Algunos líderes, los menos, lograron escapar por las alcantarillas. Muchos fueron asesinados o traicionados por delatores.

Sin embargo, la lucha se prolongó durante ocho días más.

En total, 56.000 judíos murieron durante la rebelión. Cerca de 7.000 fueron deportados a Treblinka y otro tanto murió en combate. Unos 5.000 murieron a causa de las explosiones y los incendios.

Cuando la insurgencia terminó, los últimos judíos de Varsovia habían muerto, habían sido deportados o estaban escondidos.

Todo acabó el domingo 16 de mayo, a las 20.15, con la demolición de la gran sinagoga del gueto.

“El gueto ya no existe”, escribió lacónicamente Stroop en su informe.
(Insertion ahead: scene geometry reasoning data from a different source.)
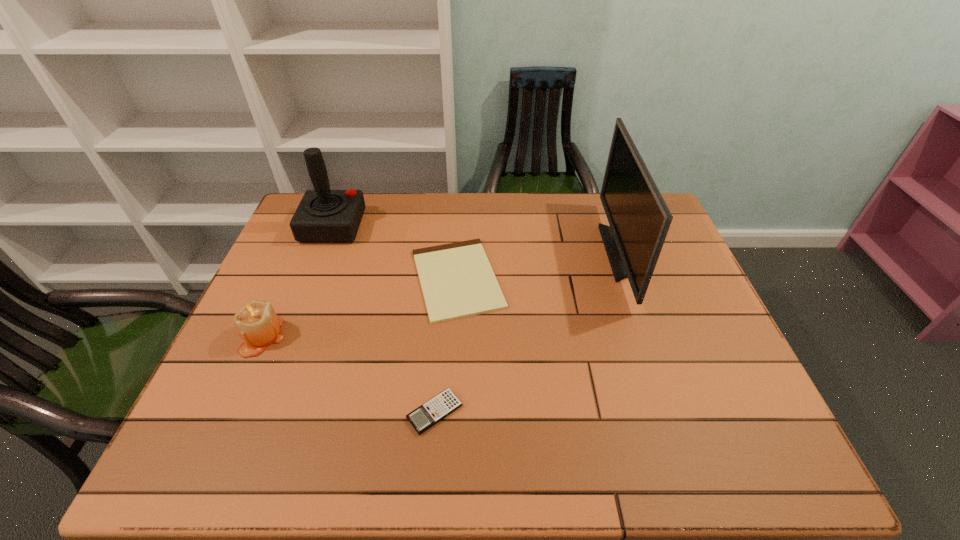 Where is `object that is at the far right corner`? This screenshot has height=540, width=960. object that is at the far right corner is located at coordinates (639, 218).

Find the location of `vacant space at the far edge of the desktop`. vacant space at the far edge of the desktop is located at coordinates [523, 196].

Image resolution: width=960 pixels, height=540 pixels. I want to click on free region at the near edge of the desktop, so click(428, 444).

You are a GUI agent. You are given a task and a screenshot of the screen. Output one action in this format:
    pyautogui.click(x=<x>, y=<y>)
    Task: Click on the vacant space at the left edge of the desktop
    
    Given the screenshot: What is the action you would take?
    pyautogui.click(x=288, y=246)

Locate an element on the screen. The height and width of the screenshot is (540, 960). blank area at the right edge is located at coordinates (721, 403).

At what (x,y) coordinates should I click in order to perform the action: click on free spot at the near right corner of the desktop. Please return your answer as a coordinate pair (x, y). This screenshot has width=960, height=540. Looking at the image, I should click on (777, 446).

Find the location of a particular element. Image resolution: width=960 pixels, height=540 pixels. unoccupied area between the third shortest object and the joystick is located at coordinates (298, 281).

Locate an element on the screen. This screenshot has height=540, width=960. free space between the calculator and the joystick is located at coordinates (384, 319).

Locate an element on the screen. The image size is (960, 540). vacant area that lies between the fourth shortest object and the clipboard is located at coordinates (396, 253).

What are the coordinates of `free area in between the third shortest object and the clipboard` in the screenshot? It's located at (359, 307).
En verdad, el gueto había sido reducido a escombros. Pero las ansias de libertad de aquellos heroicos judíos no pudieron ser derrotadas. Aún resurgen, cotidianamente, en la lucha de cada ser humano en aras de su dignidad.

El barrio del horror

En su libro Los guetos bajo el dominio nazi, el profesor Abraham Huberman señala que el gueto de Varsovia existió en su forma “normal” desde el 16 de noviembre de 1940 hasta el 22 de junio de 1942, cuando comenzó la deportación masiva de sus habitantes.
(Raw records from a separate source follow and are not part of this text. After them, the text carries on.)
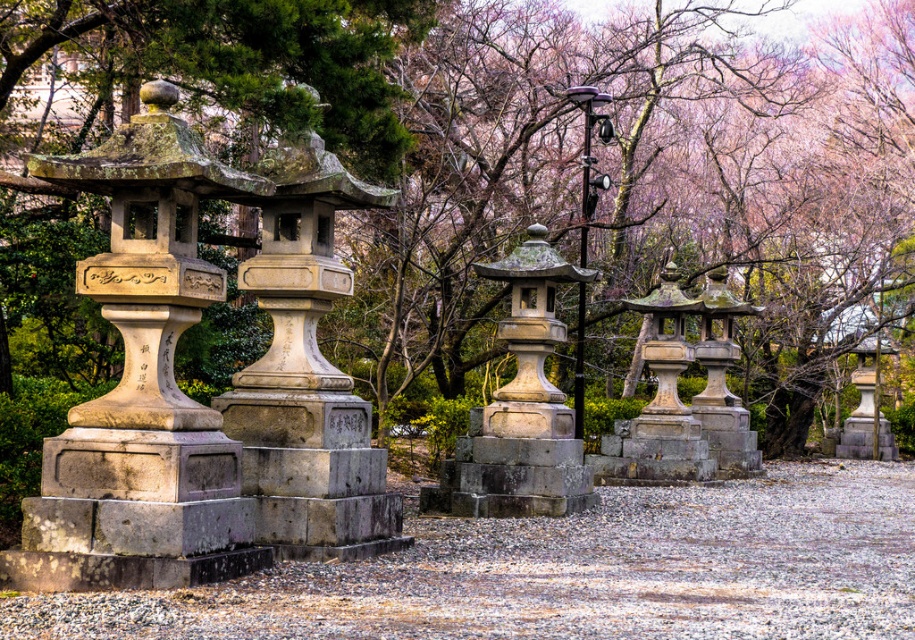 Question: Which object appears farthest from the camera in this image?

Choices:
 (A) polished metal lamp post at center
 (B) gray gravel at center
 (C) green textured stone lantern at center

Answer: (A)

Question: Which of the following is the farthest from the observer?

Choices:
 (A) polished metal lamp post at center
 (B) gray gravel at center

Answer: (A)

Question: Does green textured stone lantern at center have a larger size compared to polished metal lamp post at center?

Choices:
 (A) yes
 (B) no

Answer: (A)

Question: Does green textured stone lantern at center have a lesser width compared to polished metal lamp post at center?

Choices:
 (A) no
 (B) yes

Answer: (A)

Question: Which is farther from the green textured stone lantern at center?

Choices:
 (A) gray gravel at center
 (B) polished metal lamp post at center

Answer: (B)

Question: Can you confirm if green textured stone lantern at center is positioned to the right of polished metal lamp post at center?

Choices:
 (A) no
 (B) yes

Answer: (A) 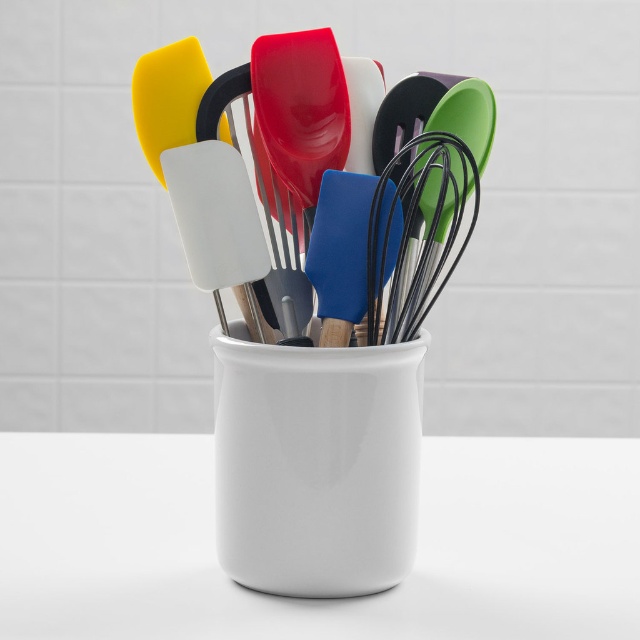 You are standing in front of the kitchen countertop with the white ceramic container. There are two points marked on the container at coordinates point (400,326) and point (163,125). If you want to place a sticker on the container closer to you, which point should you choose?

Point (400,326) is further to the viewer than point (163,125), so you should choose point (400,326) to place the sticker closer to you.

What object is located at the coordinates point (422, 234)?

The point (422, 234) corresponds to the black wire whisk at center. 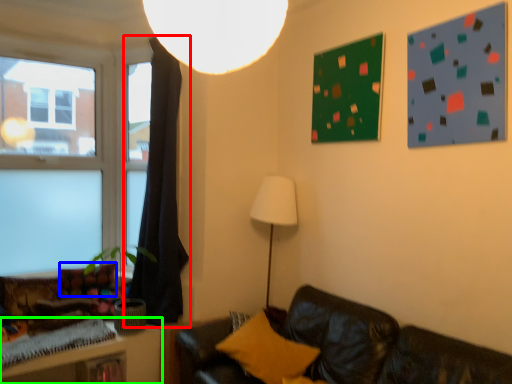 Question: Estimate the real-world distances between objects in this image. Which object is closer to curtain (highlighted by a red box), pillow (highlighted by a blue box) or table (highlighted by a green box)?

Choices:
 (A) pillow
 (B) table

Answer: (A)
Durante siete semanas fueron llevados diariamente miles de judíos hacia el campo de muerte en Treblinka.

Aun después, el gueto siguió existiendo dentro de límites más reducidos y su estructura fue diferente. Desde entonces y hasta el 19 de abril de 1943, fecha en que comenzó la insurrección conocida como la “Rebelión del gueto de Varsovia”, los judíos que quedaron en el gueto estuvieron sometidos al duro régimen imperante en los campos de concentración.
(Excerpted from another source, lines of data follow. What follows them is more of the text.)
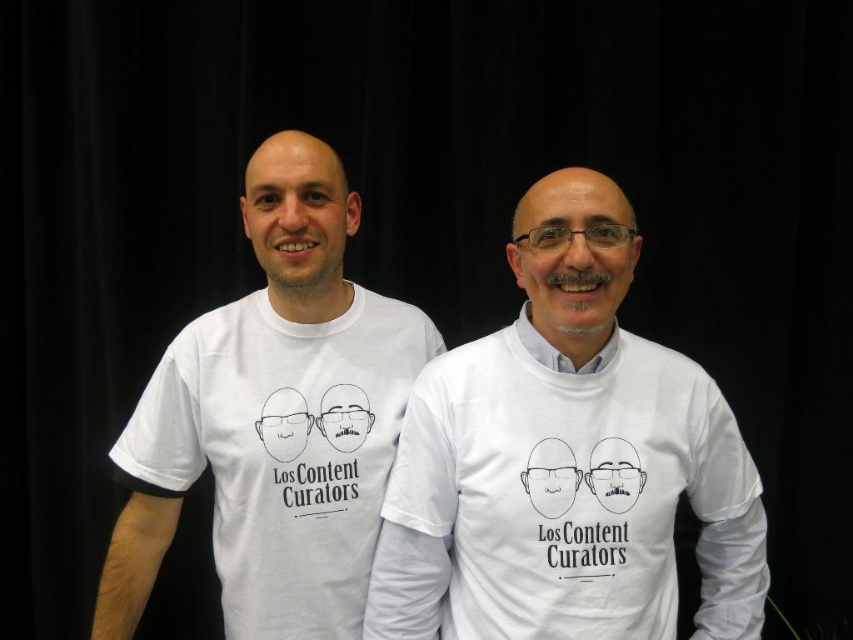 From the picture: Can you confirm if white cotton t-shirt at center is positioned to the left of white t-shirt at left?

No, white cotton t-shirt at center is not to the left of white t-shirt at left.

Is point (695, 464) closer to viewer compared to point (163, 412)?

Yes, point (695, 464) is in front of point (163, 412).

You are a GUI agent. You are given a task and a screenshot of the screen. Output one action in this format:
    pyautogui.click(x=<x>, y=<y>)
    Task: Click on the white cotton t-shirt at center
    This screenshot has height=640, width=853.
    Given the screenshot: What is the action you would take?
    pyautogui.click(x=566, y=460) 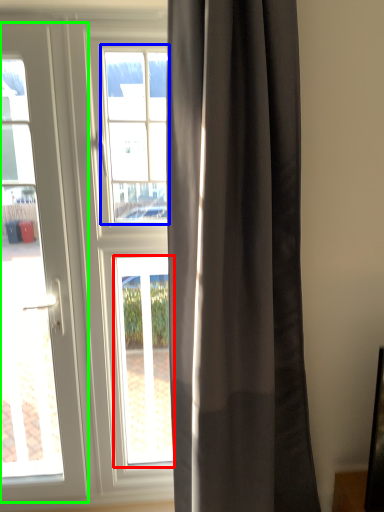 Question: Which object is the closest to the window (highlighted by a red box)? Choose among these: bay window (highlighted by a blue box) or door (highlighted by a green box).

Choices:
 (A) bay window
 (B) door

Answer: (B) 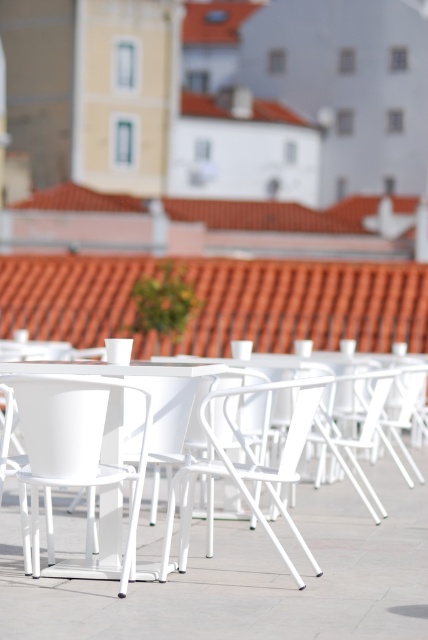 Question: Among these objects, which one is farthest from the camera?

Choices:
 (A) white metal chair at center
 (B) white metal/fabric folding chair at center

Answer: (A)

Question: Which of the following is the farthest from the observer?

Choices:
 (A) (226, 460)
 (B) (74, 572)
 (C) (130, 368)

Answer: (B)

Question: Can you confirm if white plastic table at center is bigger than white metal chair at center?

Choices:
 (A) yes
 (B) no

Answer: (A)

Question: Which of the following is the closest to the observer?

Choices:
 (A) (71, 561)
 (B) (189, 467)
 (C) (118, 492)

Answer: (B)

Question: Can you confirm if white plastic table at center is thinner than white metal chair at center?

Choices:
 (A) no
 (B) yes

Answer: (A)

Question: Observing the image, what is the correct spatial positioning of white plastic table at center in reference to white metal chair at center?

Choices:
 (A) below
 (B) above

Answer: (A) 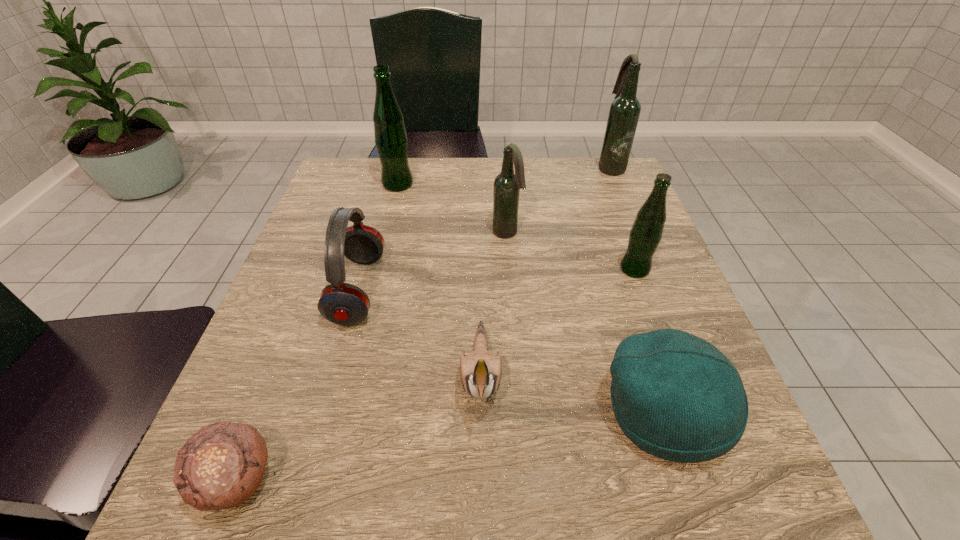 The image size is (960, 540). I want to click on beanie, so click(674, 395).

Identify the location of the shortest object. The height and width of the screenshot is (540, 960). (221, 466).

Locate an element on the screen. The width and height of the screenshot is (960, 540). vacant space located 0.050m on the front of the farther dark beer bottle is located at coordinates (619, 187).

Locate an element on the screen. vacant area situated on the front of the left green beer bottle is located at coordinates (373, 282).

Identify the location of vacant space located on the front of the left dark beer bottle. (513, 311).

This screenshot has width=960, height=540. I want to click on blank area located on the back of the smaller green beer bottle, so click(601, 179).

Locate an element on the screen. Image resolution: width=960 pixels, height=540 pixels. free space located on the ear cups of the red earphone is located at coordinates (460, 289).

Locate an element on the screen. free point located 0.060m at the face of the bird is located at coordinates (481, 481).

The width and height of the screenshot is (960, 540). I want to click on free space located on the left of the beanie, so click(456, 411).

You are a GUI agent. You are given a task and a screenshot of the screen. Output one action in this format:
    pyautogui.click(x=<x>, y=<y>)
    Task: Click on the vacant space located on the back of the muffin
    
    Given the screenshot: What is the action you would take?
    pyautogui.click(x=315, y=280)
Cuando el gueto se formó, se extendía sobre una superficie equivalente al 2,4 por ciento de la ciudad de Varsovia.

Eran muchísimos habitantes que vivían en pocas calles. De acuerdo con el periódico oficial Gazeta Zydowska, 380.740 personas vivían en el gueto, el 1º de enero de 1941. De éstos, 1.718 eran católicos, protestantes y griegos ortodoxos.

¿Cómo llegaron esas personas que no se definían como judíos al gueto? Al principio de la ocupación alemana, una asociación cristiana pidió protección para esas personas que no pertenecían a la religión judía. Eran conversos mayormente. Los alemanes pidieron la lista, así como las direcciones de los interesados. Cuando llegó el momento los fueron a buscar y los encerraron en el gueto, aplicando principios raciales –no religiosos–. La población del gueto siguió aumentando, pues siguieron las deportaciones y el 1º de marzo de 1941 ya eran 445.000 personas. Luego, debido a la alta tasa de mortalidad, la población comenzó a declinar. Durante el año 1941 más de 43.000 judíos murieron en el gueto, alrededor del 10%. La muerte por hambre era uno de los objetivos del régimen nazi hacia los judíos. El mismo Hans Frank ya lo había dicho: “Hemos condenado a 1.200.000 judíos a la muerte por hambre. Si eso no sucede, deberemos implementar otras medidas”.